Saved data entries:
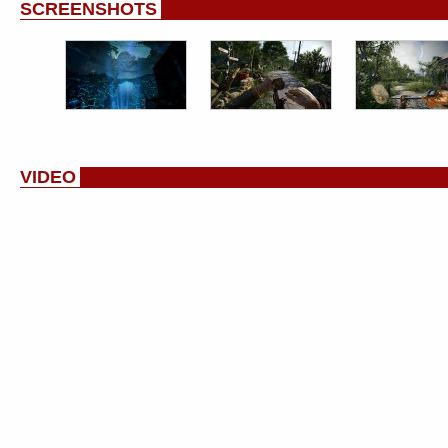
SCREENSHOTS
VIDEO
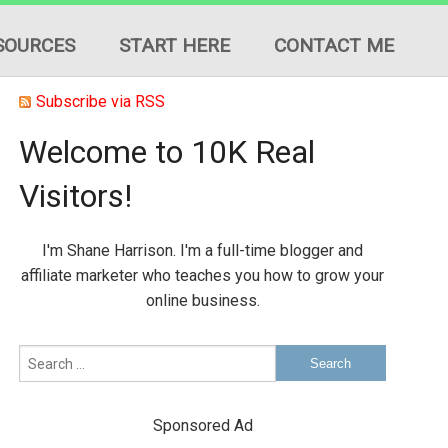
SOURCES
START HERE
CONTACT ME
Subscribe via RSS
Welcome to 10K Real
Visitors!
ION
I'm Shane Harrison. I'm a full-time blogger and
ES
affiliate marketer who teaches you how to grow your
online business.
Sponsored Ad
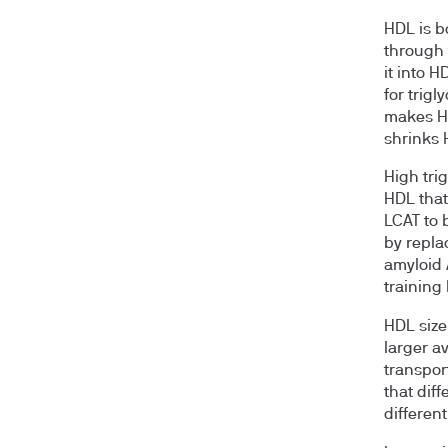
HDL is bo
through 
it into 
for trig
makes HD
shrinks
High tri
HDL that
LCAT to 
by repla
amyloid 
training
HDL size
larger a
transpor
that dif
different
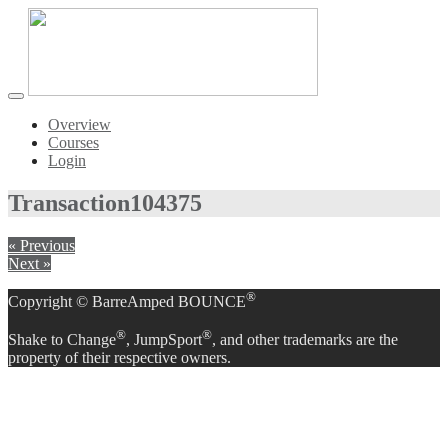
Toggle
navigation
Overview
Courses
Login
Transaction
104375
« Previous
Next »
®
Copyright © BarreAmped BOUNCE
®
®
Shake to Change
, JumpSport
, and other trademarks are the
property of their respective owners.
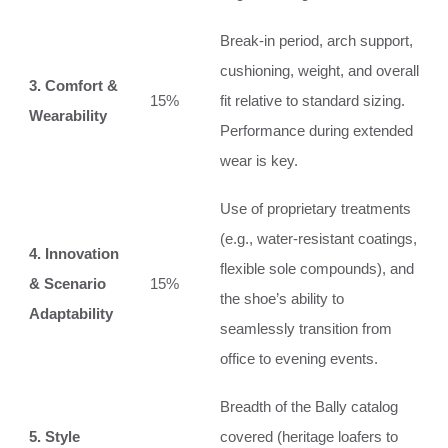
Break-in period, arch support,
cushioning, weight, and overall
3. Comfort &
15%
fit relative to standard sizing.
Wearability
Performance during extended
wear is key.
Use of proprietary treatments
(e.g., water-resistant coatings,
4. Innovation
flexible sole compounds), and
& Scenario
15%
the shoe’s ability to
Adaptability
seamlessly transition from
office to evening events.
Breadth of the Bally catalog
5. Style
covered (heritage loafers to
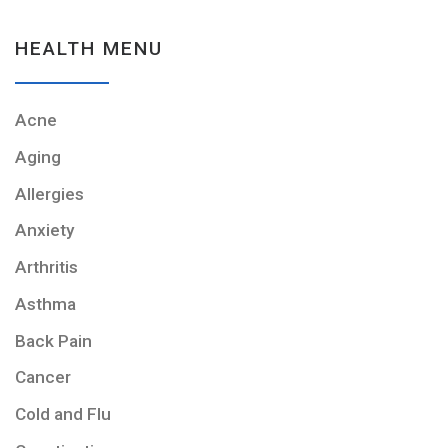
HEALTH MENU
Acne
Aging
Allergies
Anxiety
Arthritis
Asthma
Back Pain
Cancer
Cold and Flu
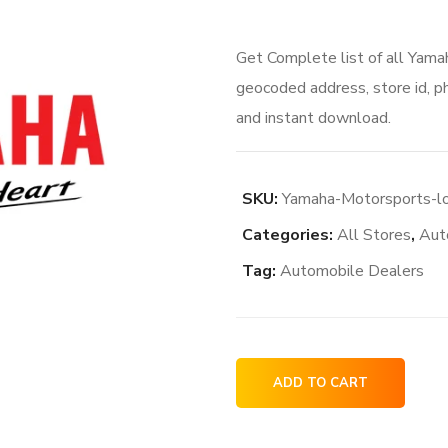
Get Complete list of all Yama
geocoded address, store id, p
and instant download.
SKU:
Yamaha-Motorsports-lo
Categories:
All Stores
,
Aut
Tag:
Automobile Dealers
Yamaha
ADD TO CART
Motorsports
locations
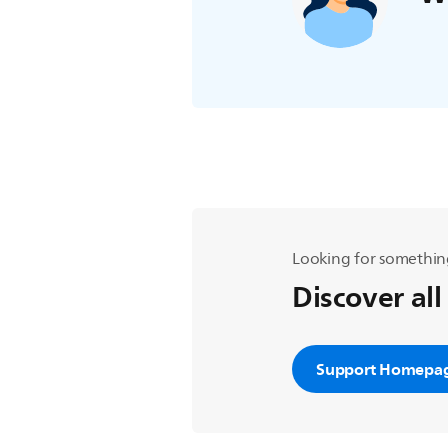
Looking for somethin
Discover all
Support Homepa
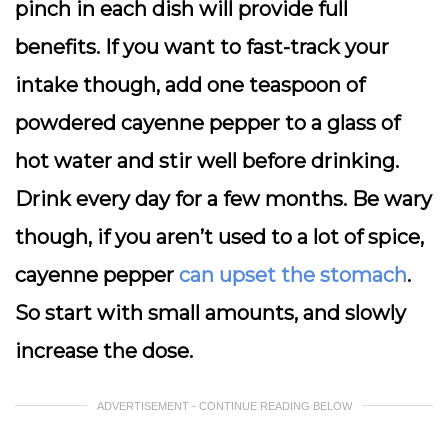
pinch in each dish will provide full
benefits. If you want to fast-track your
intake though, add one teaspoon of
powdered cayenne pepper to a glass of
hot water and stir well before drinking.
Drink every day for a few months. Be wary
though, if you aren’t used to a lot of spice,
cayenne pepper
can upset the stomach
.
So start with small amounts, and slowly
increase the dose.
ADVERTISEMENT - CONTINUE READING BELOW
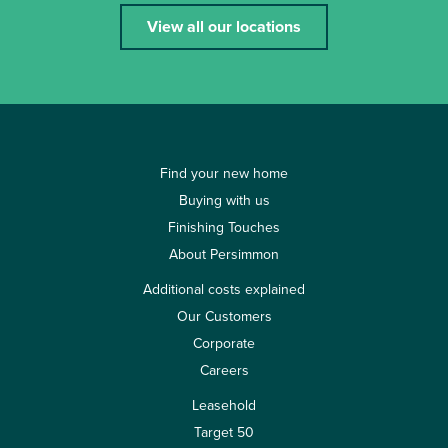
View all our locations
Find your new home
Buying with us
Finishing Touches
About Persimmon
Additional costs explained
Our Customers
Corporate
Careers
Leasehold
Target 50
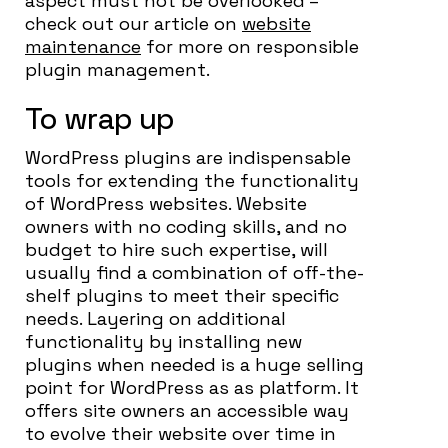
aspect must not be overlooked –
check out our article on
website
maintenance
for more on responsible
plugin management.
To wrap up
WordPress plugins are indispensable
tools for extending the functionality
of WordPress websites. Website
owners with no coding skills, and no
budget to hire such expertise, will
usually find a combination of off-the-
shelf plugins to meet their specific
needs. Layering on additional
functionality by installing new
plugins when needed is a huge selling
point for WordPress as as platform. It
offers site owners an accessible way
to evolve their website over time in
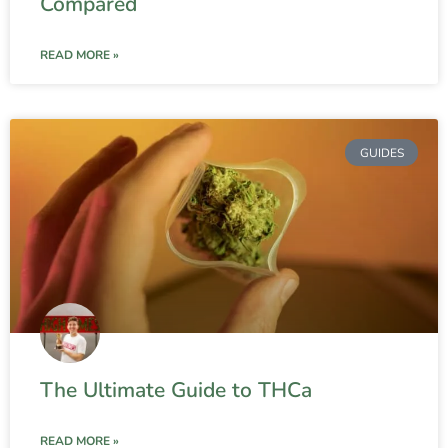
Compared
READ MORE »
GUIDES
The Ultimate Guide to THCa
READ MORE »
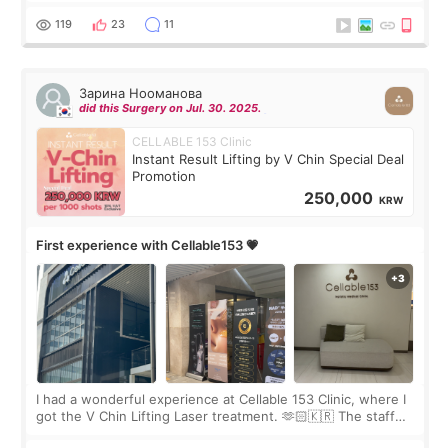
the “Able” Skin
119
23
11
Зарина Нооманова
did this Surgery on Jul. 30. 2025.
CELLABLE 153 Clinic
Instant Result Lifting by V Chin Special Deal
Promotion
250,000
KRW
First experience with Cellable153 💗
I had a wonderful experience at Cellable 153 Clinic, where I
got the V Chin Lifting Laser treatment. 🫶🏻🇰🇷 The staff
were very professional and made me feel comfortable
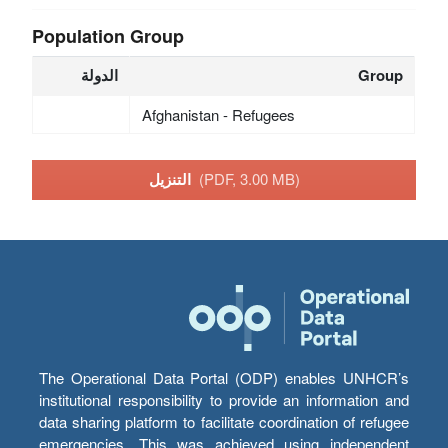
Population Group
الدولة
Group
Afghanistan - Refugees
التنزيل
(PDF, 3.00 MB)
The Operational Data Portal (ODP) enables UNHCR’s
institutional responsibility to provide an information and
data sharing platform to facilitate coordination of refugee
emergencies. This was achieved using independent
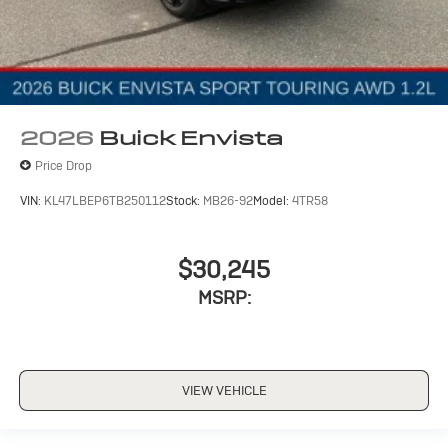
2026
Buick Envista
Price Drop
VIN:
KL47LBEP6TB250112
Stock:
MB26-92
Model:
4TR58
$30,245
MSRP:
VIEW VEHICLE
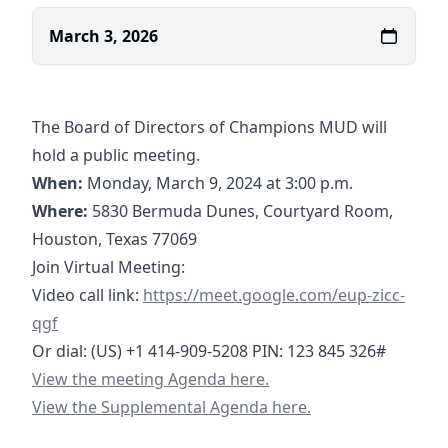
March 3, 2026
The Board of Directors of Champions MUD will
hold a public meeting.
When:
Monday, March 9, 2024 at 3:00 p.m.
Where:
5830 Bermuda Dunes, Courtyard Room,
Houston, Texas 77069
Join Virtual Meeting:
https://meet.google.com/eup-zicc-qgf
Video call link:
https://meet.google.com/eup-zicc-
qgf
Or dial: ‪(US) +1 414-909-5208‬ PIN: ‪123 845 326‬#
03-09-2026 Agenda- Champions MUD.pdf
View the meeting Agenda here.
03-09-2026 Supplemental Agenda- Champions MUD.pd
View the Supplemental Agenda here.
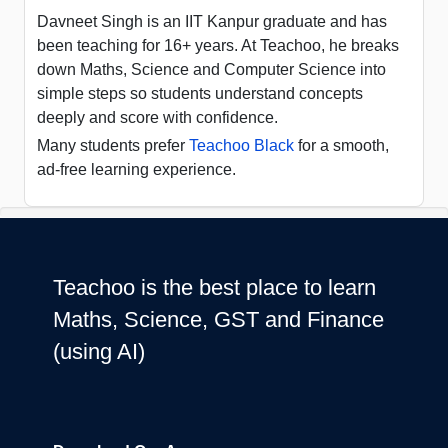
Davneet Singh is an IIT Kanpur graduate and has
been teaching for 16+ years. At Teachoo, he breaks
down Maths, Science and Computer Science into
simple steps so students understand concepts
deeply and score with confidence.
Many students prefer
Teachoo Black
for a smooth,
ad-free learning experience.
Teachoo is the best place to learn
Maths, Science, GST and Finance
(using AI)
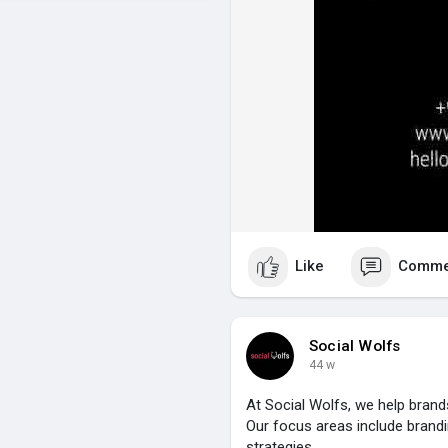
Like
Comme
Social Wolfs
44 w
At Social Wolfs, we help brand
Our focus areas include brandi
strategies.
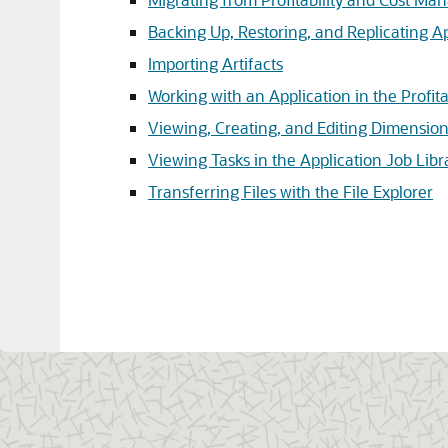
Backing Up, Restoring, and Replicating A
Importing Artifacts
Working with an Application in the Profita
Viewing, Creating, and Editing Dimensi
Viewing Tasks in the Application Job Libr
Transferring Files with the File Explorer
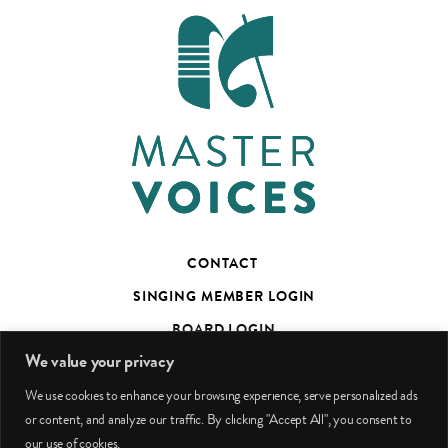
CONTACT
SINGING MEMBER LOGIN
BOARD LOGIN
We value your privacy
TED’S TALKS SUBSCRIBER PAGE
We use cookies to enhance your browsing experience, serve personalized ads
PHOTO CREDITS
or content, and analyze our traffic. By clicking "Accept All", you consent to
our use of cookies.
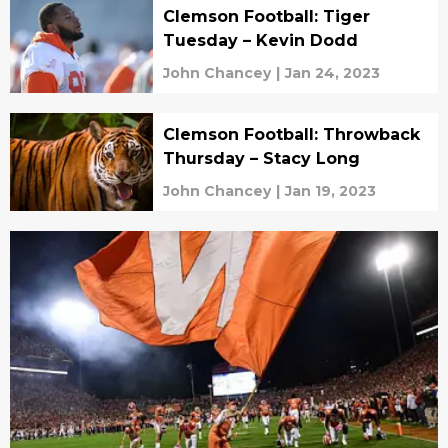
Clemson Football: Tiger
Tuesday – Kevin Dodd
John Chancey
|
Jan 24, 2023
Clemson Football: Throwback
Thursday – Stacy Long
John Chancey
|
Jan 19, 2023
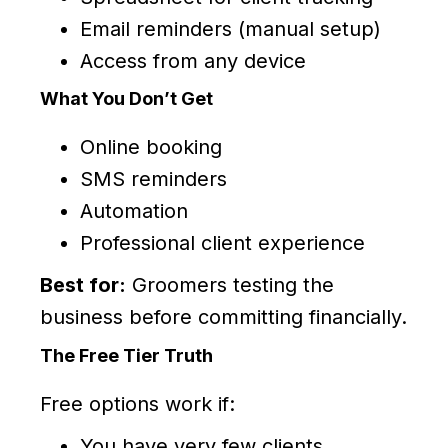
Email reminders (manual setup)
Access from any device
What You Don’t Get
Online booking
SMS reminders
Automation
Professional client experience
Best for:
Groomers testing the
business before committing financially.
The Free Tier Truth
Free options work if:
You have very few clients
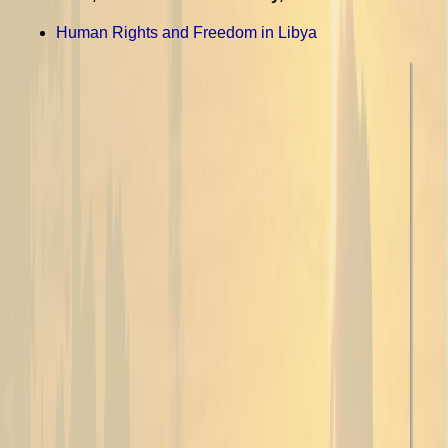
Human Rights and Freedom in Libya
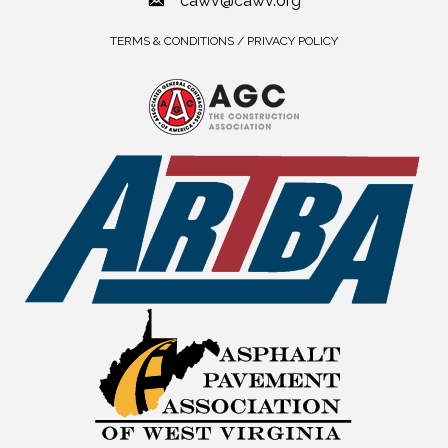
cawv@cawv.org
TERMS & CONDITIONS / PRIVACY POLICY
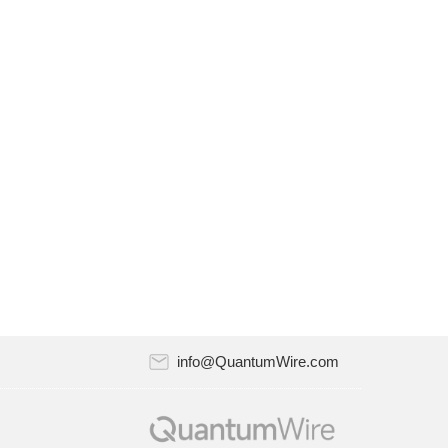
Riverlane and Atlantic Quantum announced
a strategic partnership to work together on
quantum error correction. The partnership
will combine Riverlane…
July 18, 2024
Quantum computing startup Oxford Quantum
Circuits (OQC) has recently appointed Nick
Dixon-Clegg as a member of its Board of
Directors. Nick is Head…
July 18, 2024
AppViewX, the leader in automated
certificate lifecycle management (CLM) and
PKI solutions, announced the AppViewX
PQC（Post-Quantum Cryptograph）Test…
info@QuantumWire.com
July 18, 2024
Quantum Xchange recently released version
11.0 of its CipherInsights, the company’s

TASK OBJECTIVE:
Please restate the data word for word, leaving out any picture it holds.

EXERCISE RESPONSE:
SCREENSHOTS
VIDEO
SOURCES
START HERE
CONTACT ME
Subscribe via RSS
Welcome to 10K Real
Visitors!
ION
I'm Shane Harrison. I'm a full-time blogger and
ES
affiliate marketer who teaches you how to grow your
online business.
Sponsored Ad
HDL is bo
through 
it into 
for trig
makes HD
shrinks
High tri
HDL that
LCAT to 
by repla
amyloid 
training
HDL size
larger a
transpor
that dif
different
Toggle
navigation
Overview
Courses
Login
Transaction
104375
« Previous
Next »
®
Copyright © BarreAmped BOUNCE
®
®
Shake to Change
, JumpSport
, and other trademarks are the
property of their respective owners.
Break-in period, arch support,
cushioning, weight, and overall
3. Comfort &
15%
fit relative to standard sizing.
Wearability
Performance during extended
wear is key.
Use of proprietary treatments
(e.g., water-resistant coatings,
4. Innovation
flexible sole compounds), and
& Scenario
15%
the shoe’s ability to
Adaptability
seamlessly transition from
office to evening events.
Breadth of the Bally catalog
5. Style
covered (heritage loafers to
HEALTH MENU
Acne
Aging
Allergies
Anxiety
Arthritis
Asthma
Back Pain
Cancer
Cold and Flu
Get Complete list of all Yama
geocoded address, store id, p
and instant download.
SKU:
Yamaha-Motorsports-lo
Categories:
All Stores
,
Aut
Tag:
Automobile Dealers
Yamaha
ADD TO CART
Motorsports
locations
Looking for somethin
Discover all
Support Homepa
pinch in each dish will provide full
benefits. If you want to fast-track your
intake though, add one teaspoon of
powdered cayenne pepper to a glass of
hot water and stir well before drinking.
Drink every day for a few months. Be wary
though, if you aren’t used to a lot of spice,
cayenne pepper
can upset the stomach
.
So start with small amounts, and slowly
increase the dose.
ADVERTISEMENT - CONTINUE READING BELOW
View all our locations
Find your new home
Buying with us
Finishing Touches
About Persimmon
Additional costs explained
Our Customers
Corporate
Careers
Leasehold
Target 50
aspect must not be overlooked –
check out our article on
website
maintenance
for more on responsible
plugin management.
To wrap up
WordPress plugins are indispensable
tools for extending the functionality
of WordPress websites. Website
owners with no coding skills, and no
budget to hire such expertise, will
usually find a combination of off-the-
shelf plugins to meet their specific
needs. Layering on additional
functionality by installing new
plugins when needed is a huge selling
point for WordPress as as platform. It
offers site owners an accessible way
to evolve their website over time in
Compared
READ MORE »
GUIDES
The Ultimate Guide to THCa
READ MORE »
the “Able” Skin
119
23
11
Зарина Нооманова
did this Surgery on Jul. 30. 2025.
CELLABLE 153 Clinic
Instant Result Lifting by V Chin Special Deal
Promotion
250,000
KRW
First experience with Cellable153 💗
I had a wonderful experience at Cellable 153 Clinic, where I
got the V Chin Lifting Laser treatment. 🫶🏻🇰🇷 The staff
were very professional and made me feel comfortable
Population Group
الدولة
Group
Afghanistan - Refugees
التنزيل
(PDF, 3.00 MB)
The Operational Data Portal (ODP) enables UNHCR’s
institutional responsibility to provide an information and
data sharing platform to facilitate coordination of refugee
emergencies. This was achieved using independent
2026
Buick Envista
Price Drop
VIN:
KL47LBEP6TB250112
Stock:
MB26-92
Model:
4TR58
$30,245
MSRP:
VIEW VEHICLE
March 3, 2026
The Board of Directors of Champions MUD will
hold a public meeting.
When:
Monday, March 9, 2024 at 3:00 p.m.
Where:
5830 Bermuda Dunes, Courtyard Room,
Houston, Texas 77069
Join Virtual Meeting:
https://meet.google.com/eup-zicc-qgf
Video call link:
https://meet.google.com/eup-zicc-
qgf
Or dial: ‪(US) +1 414-909-5208‬ PIN: ‪123 845 326‬#
03-09-2026 Agenda- Champions MUD.pdf
View the meeting Agenda here.
03-09-2026 Supplemental Agenda- Champions MUD.pd
View the Supplemental Agenda here.
Davneet Singh is an IIT Kanpur graduate and has
been teaching for 16+ years. At Teachoo, he breaks
down Maths, Science and Computer Science into
simple steps so students understand concepts
deeply and score with confidence.
Many students prefer
Teachoo Black
for a smooth,
ad-free learning experience.
Teachoo is the best place to learn
Maths, Science, GST and Finance
(using AI)
Like
Comme
Social Wolfs
44 w
At Social Wolfs, we help brand
Our focus areas include brandi
strategies.
Backing Up, Restoring, and Replicating A
Importing Artifacts
Working with an Application in the Profita
Viewing, Creating, and Editing Dimensi
Viewing Tasks in the Application Job Libr
Transferring Files with the File Explorer
CONTACT
SINGING MEMBER LOGIN
BOARD LOGIN
We value your privacy
TED’S TALKS SUBSCRIBER PAGE
We use cookies to enhance your browsing experience, serve personalized ads
PHOTO CREDITS
or content, and analyze our traffic. By clicking "Accept All", you consent to
our use of cookies.
Clemson Football: Tiger
Tuesday – Kevin Dodd
John Chancey
|
Jan 24, 2023
Clemson Football: Throwback
Thursday – Stacy Long
John Chancey
|
Jan 19, 2023
Email reminders (manual setup)
Access from any device
What You Don’t Get
Online booking
SMS reminders
Automation
Professional client experience
Best for:
Groomers testing the
business before committing financially.
The Free Tier Truth
Free options work if:
You have very few clients
Human Rights and Freedom in Libya
cawv@cawv.org
TERMS & CONDITIONS / PRIVACY POLICY
Riverlane and Atlantic Quantum announced
a strategic partnership to work together on
quantum error correction. The partnership
will combine Riverlane…
July 18, 2024
Quantum computing startup Oxford Quantum
Circuits (OQC) has recently appointed Nick
Dixon-Clegg as a member of its Board of
Directors. Nick is Head…
July 18, 2024
AppViewX, the leader in automated
certificate lifecycle management (CLM) and
PKI solutions, announced the AppViewX
PQC（Post-Quantum Cryptograph）Test…
info@QuantumWire.com
July 18, 2024
Quantum Xchange recently released version
11.0 of its CipherInsights, the company’s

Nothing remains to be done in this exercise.